Navigating the Internet of Things.
The Internet of Things is a vague description that encompasses all devices that could possibly be networked. If a device has a networking card or a radio, it is a thing on the internet. In some cases, it may be confusing to know what IoT means because we really can’t exclude any networked device from this description.
In search of the etymology of the initialism I found myself rummaging through many opinions on the origin . All correct, I’m sure, but what it leads me to believe is that we are free to define IoT in the realm of our organization. IoT may or may not be important to one’s job, but it’s important to recognize that all devices, phones, cars, remote controls, etc create data and send it cross the internet.
Projects like the one I work on, Apache MiNiFi, aim to corral data generated by these devices; however, the question remains “what do I do with it?” In many cases these devices are single purpose collectors and provide little utility outside of their intended use case. In other cases, the IoT devices may have significant compute capacity allowing these devices to be remote haven of code execution. What I find perplexing is: does the IoT revolution mean we are supposed to buy more devices or use the ones we already have?
IoT is a very simple term by nature, but the advertising implies that we somehow need to purchase a service from some of the big players to use these devices; however, in many cases protocols already exist. Philips Hue devices already have a protocol and communicate with your hub and thus some centralized service. Only in rare cases will custom services or software be needed. If you are building a new device, it may be advantageous to use software to corral your data if it means reduced development time and improved provenance of data. What doesn’t make sense is investing resources in massive infrastructure and complicated software.
Be mindful that getting data from your devices may not dramatically improve your overall system experience. Being at the front of the IoT revolution may mean that you can build more business intelligence, but it may also mean you spend significant time and money to get very small amounts of meaningless data. Like with all fads, just because there is data to be obtained, doesn’t mean the return on investment is there.

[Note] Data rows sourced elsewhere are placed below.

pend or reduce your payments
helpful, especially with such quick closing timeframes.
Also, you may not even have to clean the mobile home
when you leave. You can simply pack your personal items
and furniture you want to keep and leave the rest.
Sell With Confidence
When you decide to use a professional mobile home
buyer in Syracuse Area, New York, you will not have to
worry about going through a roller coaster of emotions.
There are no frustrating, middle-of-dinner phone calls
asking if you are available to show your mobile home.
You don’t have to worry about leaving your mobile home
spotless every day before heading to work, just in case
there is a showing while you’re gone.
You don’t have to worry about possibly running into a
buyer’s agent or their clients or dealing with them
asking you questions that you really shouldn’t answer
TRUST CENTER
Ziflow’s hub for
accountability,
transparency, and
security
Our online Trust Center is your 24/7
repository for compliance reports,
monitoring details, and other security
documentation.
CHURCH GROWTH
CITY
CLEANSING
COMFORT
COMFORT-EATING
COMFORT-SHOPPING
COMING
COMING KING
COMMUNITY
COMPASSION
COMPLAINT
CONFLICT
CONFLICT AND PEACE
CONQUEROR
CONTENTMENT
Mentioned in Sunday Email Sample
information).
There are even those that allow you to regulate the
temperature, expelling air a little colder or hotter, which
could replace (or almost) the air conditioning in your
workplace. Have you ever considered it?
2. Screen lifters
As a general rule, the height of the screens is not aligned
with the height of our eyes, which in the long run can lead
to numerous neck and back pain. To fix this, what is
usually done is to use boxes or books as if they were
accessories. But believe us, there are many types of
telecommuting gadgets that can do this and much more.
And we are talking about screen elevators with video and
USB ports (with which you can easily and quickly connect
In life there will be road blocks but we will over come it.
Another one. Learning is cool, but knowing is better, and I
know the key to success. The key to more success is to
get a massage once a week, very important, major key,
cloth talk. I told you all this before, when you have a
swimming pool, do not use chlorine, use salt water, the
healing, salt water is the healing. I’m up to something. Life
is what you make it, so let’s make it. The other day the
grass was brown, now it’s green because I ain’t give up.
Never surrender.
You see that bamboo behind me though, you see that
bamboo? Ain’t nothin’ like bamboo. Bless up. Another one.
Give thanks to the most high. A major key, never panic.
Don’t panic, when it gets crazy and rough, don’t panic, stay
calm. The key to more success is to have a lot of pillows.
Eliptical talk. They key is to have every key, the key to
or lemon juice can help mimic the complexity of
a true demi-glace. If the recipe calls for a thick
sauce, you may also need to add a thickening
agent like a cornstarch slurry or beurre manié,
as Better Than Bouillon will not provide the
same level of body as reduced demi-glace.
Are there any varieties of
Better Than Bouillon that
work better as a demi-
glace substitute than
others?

The beauty of IoT being as general as it is means that the paradigms may apply to infrastructure that is within a controlled environment. Perhaps it means you can get the status of manufacturing hardware sooner, and apply machine learning to estimate hardware failure before it occurs. I visited a ‘big data’ conference in the Midwest and listened intently to a company that did just that in the IoT track. Their presentation was one of caution as they said that the companies never shut down the equipment based on a warning, even after the software repeatedly identified premature failure. Listening and repairing would have saved time and money, but the companies simply stayed with their ways. The IoT revolution didn’t revolutionizing manufacturing for this company because IoT, while a penetrating paradigm, wasn’t a panacea to everyone.
Much like the ‘big data’ movement, technology is only meaningful when it is something everyone sees as a commodity. Do you need IoT or ‘big data’ to perform your work? For me that means trusting the results and information enough to accept downtime or accept cost; however, for everyone this clearly won’t be the case. When you navigate IoT, it’s important to consider that technologists are applying a nomenclature referring to the connectedness of devices that typically weren’t connected previously. It doesn’t necessarily mean that you will have lower costs or more information, and even if it does, it doesn’t mean that your organization will trust that information.

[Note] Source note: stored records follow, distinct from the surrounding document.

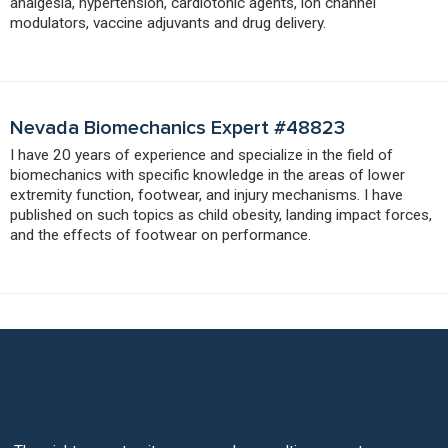
analgesia, hypertension, cardiotonic agents, ion channel
modulators, vaccine adjuvants and drug delivery.
Nevada Biomechanics Expert #48823
I have 20 years of experience and specialize in the field of
biomechanics with specific knowledge in the areas of lower
extremity function, footwear, and injury mechanisms. I have
published on such topics as child obesity, landing impact forces,
and the effects of footwear on performance.
Your Case Deserves The Best Biotech
Pharma Expert Witnesses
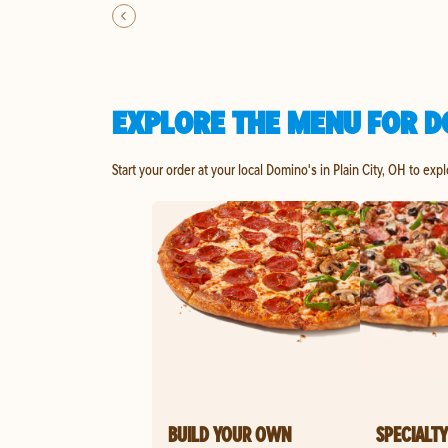
EXPLORE THE MENU FOR DO
Start your order at your local Domino's in Plain City, OH to exp
BUILD YOUR OWN
SPECIALTY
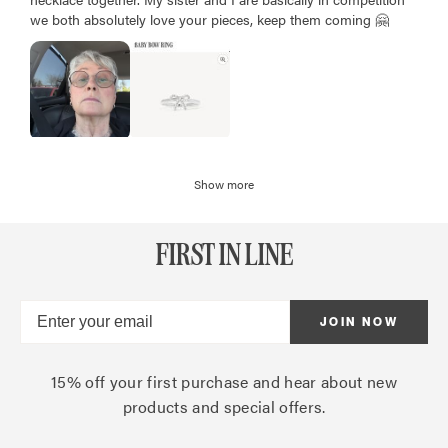
we both absolutely love your pieces, keep them coming 🤗
Show more
FIRST IN LINE
JOIN NOW
15% off your first purchase and hear about new
products and special offers.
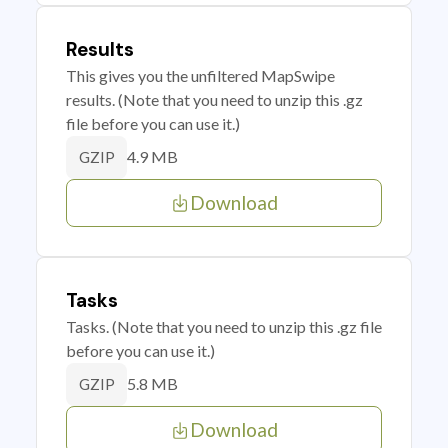
Results
This gives you the unfiltered MapSwipe
results. (Note that you need to unzip this .gz
file before you can use it.)
4.9 MB
GZIP
Download
Tasks
Tasks. (Note that you need to unzip this .gz file
before you can use it.)
5.8 MB
GZIP
Download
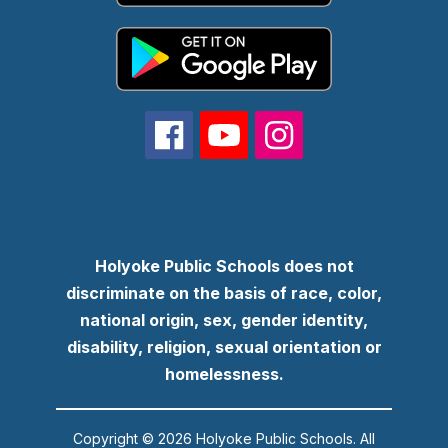
Holyoke Public Schools does not
discriminate on the basis of race, color,
national origin, sex, gender identity,
disability, religion, sexual orientation or
homelessness.
Copyright © 2026 Holyoke Public Schools. All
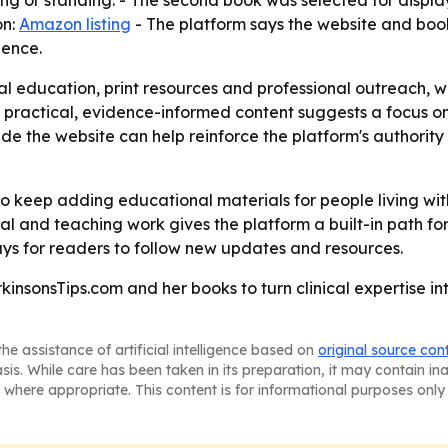
ting or standing. - The second book was selected for displ
on:
Amazon listing
- The platform says the website and bo
ience.
al education, print resources and professional outreach, w
on practical, evidence-informed content suggests a focus 
 the website can help reinforce the platform's authority 
to keep adding educational materials for people living wi
al and teaching work gives the platform a built-in path for
ays for readers to follow new updates and resources.
kinsonsTips.com and her books to turn clinical expertise in
he assistance of artificial intelligence based on
original source con
asis. While care has been taken in its preparation, it may contain i
 where appropriate. This content is for informational purposes only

Will IoT spell greater medical breakthroughs or manufacturing improvements? I don’t think by itself; however, we don’t always know what to expect from our infrastructure. At this same conference, I heard a talk by a veterinarian on medically linked devices for pets. These helped predict health markers that indicated the health of an animal that can’t speak or provide details. As we imagine what is possible, more devices will be created that leverage the IoT paradigm.
Security will always be a concern of mine, so I don’t anticipate this ever going away. Since the internet of things brings things together that weren’t linked before, we have risk that everyday devices fail due to vulnerabilities or provide PII without our permission. IoT can mean great utility, but it can also mean major security vulnerabilities. I would caution that advancement of technology should never take a back seat to security; however, for this reason I do opt to not include smart locks of thermostats to my home. I have smart lights, which can provide a threat vector into my home network; however, I don’t want to have someone else potentially control my thermostat or someone enter my house with a simple Bluetooth hack. When I look at the IoT realm I see many possible devices and the security threats limit what I am willing to accept; however, it is quite possible that we can mitigate these concerns when leveraging infrastructure in an organization.

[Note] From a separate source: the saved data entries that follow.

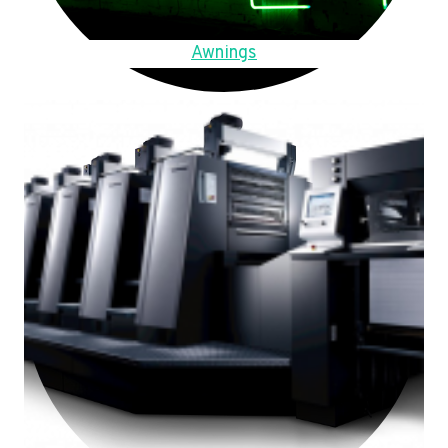
Awnings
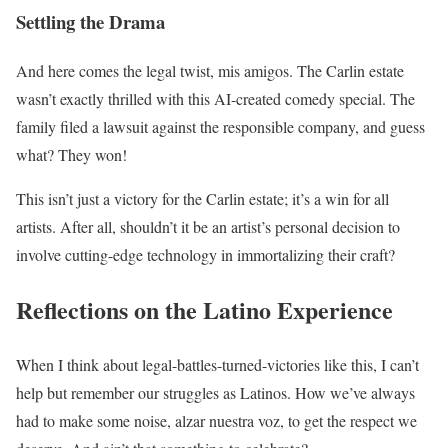
Settling the Drama
And here comes the legal twist, mis amigos. The Carlin estate
wasn’t exactly thrilled with this AI-created comedy special. The
family filed a lawsuit against the responsible company, and guess
what? They won!
This isn’t just a victory for the Carlin estate; it’s a win for all
artists. After all, shouldn’t it be an artist’s personal decision to
involve cutting-edge technology in immortalizing their craft?
Reflections on the Latino Experience
When I think about legal-battles-turned-victories like this, I can’t
help but remember our struggles as Latinos. How we’ve always
had to make some noise, alzar nuestra voz, to get the respect we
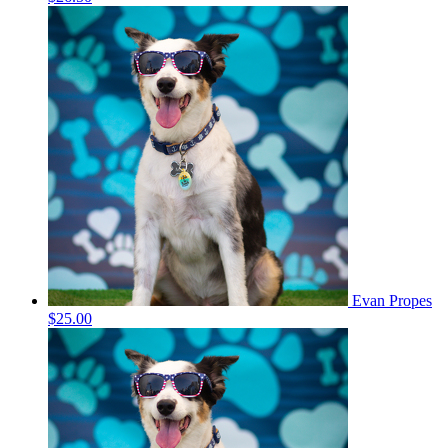
Evan Propes
$25.00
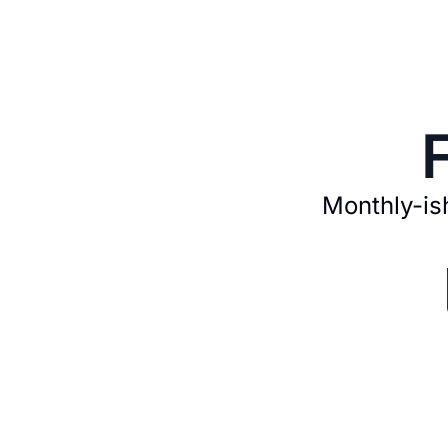
Monthly-ish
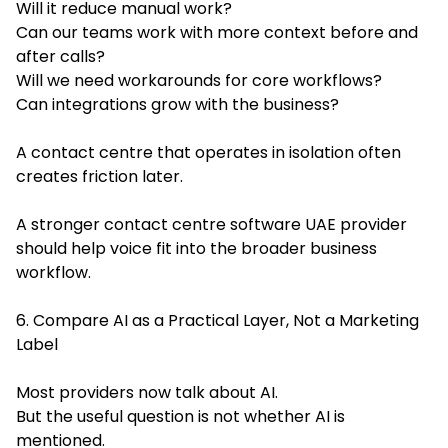
Will it reduce manual work?
Can our teams work with more context before and
after calls?
Will we need workarounds for core workflows?
Can integrations grow with the business?
A contact centre that operates in isolation often
creates friction later.
A stronger contact centre software UAE provider
should help voice fit into the broader business
workflow.
6. Compare AI as a Practical Layer, Not a Marketing
Label
Most providers now talk about AI.
But the useful question is not whether AI is
mentioned.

In conclusion, the Internet of Things, is an interconnected network of a cacophony of devices, some old and some new. What’s important is that these devices, often single or few purpose, provide meaningful data to some, but a flutter of noise to others. You must evaluate what is important to your organization. Having an IoT infrastructure and collecting massive amounts of data may not be ultimately useful for your company. The security risks should also be imagined and you must determine if the return on investment is worth any risk. There are many applications from manufacturing to medical, and anywhere in between. Navigating what will be useful and worth the cost must come from honest discussion about whether your organization is willing to make change from the data collected. Otherwise, IoT is just noise.